# AIM OF THE EXERCISE
A single figure is required: the number of lines below in which the word "Sebastiana" occurs.

------ RECORDS SHOWN ------

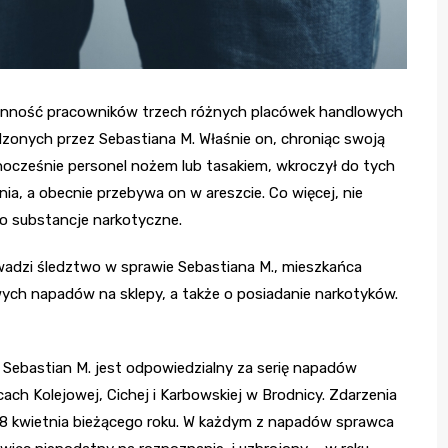
ienność pracowników trzech różnych placówek handlowych
zonych przez Sebastiana M. Właśnie on, chroniąc swoją
nocześnie personel nożem lub tasakiem, wkroczył do tych
a, a obecnie przebywa on w areszcie. Co więcej, nie
go substancje narkotyczne.
adzi śledztwo w sprawie Sebastiana M., mieszkańca
wych napadów na sklepy, a także o posiadanie narkotyków.
 Sebastian M. jest odpowiedzialny za serię napadów
ach Kolejowej, Cichej i Karbowskiej w Brodnicy. Zdarzenia
z 18 kwietnia bieżącego roku. W każdym z napadów sprawca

------

# RESPONSE TO THE TASK
2